Client app development

The gRPC protocol for ASRaaS lets you create a client application for recognizing and transcribing speech. This section describes how to implement the basic functionality of ASRaaS in the context of a Python application.

Sequence flow

The essential tasks are illustrated in the following high-level sequence flow of a client application at runtime:

  Runtime sequence flow  

Development steps

Developing a client application involves several steps, from importing functions to processing the recognition results.

Authorize

Nuance Mix uses the OAuth 2.0 protocol for authorization. The client must provide an access token to be able to access the ASR runtime service. The token expires after a short period of time so must be regenerated frequently.

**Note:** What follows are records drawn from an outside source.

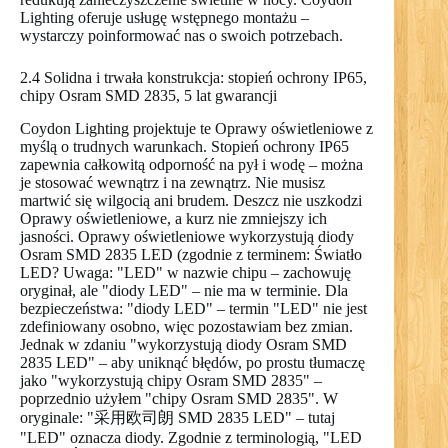
Lighting oferuje usługę wstępnego montażu –
wystarczy poinformować nas o swoich potrzebach.
2.4 Solidna i trwała konstrukcja: stopień ochrony IP65,
chipy Osram SMD 2835, 5 lat gwarancji
Coydon Lighting projektuje te Oprawy oświetleniowe z
myślą o trudnych warunkach. Stopień ochrony IP65
zapewnia całkowitą odporność na pył i wodę – można
je stosować wewnątrz i na zewnątrz. Nie musisz
martwić się wilgocią ani brudem. Deszcz nie uszkodzi
Oprawy oświetleniowe, a kurz nie zmniejszy ich
jasności. Oprawy oświetleniowe wykorzystują diody
Osram SMD 2835 LED (zgodnie z terminem: Światło
LED? Uwaga: "LED" w nazwie chipu – zachowuję
oryginał, ale "diody LED" – nie ma w terminie. Dla
bezpieczeństwa: "diody LED" – termin "LED" nie jest
zdefiniowany osobno, więc pozostawiam bez zmian.
Jednak w zdaniu "wykorzystują diody Osram SMD
2835 LED" – aby uniknąć błędów, po prostu tłumaczę
jako "wykorzystują chipy Osram SMD 2835" –
poprzednio użyłem "chipy Osram SMD 2835". W
oryginale: "采用欧司朗 SMD 2835 LED" – tutaj
"LED" oznacza diody. Zgodnie z terminologią, "LED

Your client uses your client ID and secret from Mix (see Prerequisites from Mix) to generate an access token from the Nuance authorization server.

The token may be generated in several ways, either as part of the client or separately.

In this example, a Linux shell script or Windows batch file generates a token, stores it in an environment variable, and passes it to the client. The script replaces the colons in the client ID with %3A so curl can parse the value correctly.

#!/bin/bash

CLIENT_ID=<Mix client ID, starting with appID:>
SECRET=<Mix client secret>
#Change colons (:) to %3A in client ID
CLIENT_ID=${CLIENT_ID//:/%3A}

MY_TOKEN="`curl -s -u "$CLIENT_ID:$SECRET" \
"https://auth.crt.nuance.com/oauth2/token" \
-d "grant_type=client_credentials" -d "scope=asr nlu tts dlg" \
| python -c 'import sys, json; print(json.load(sys.stdin)["access_token"])'`"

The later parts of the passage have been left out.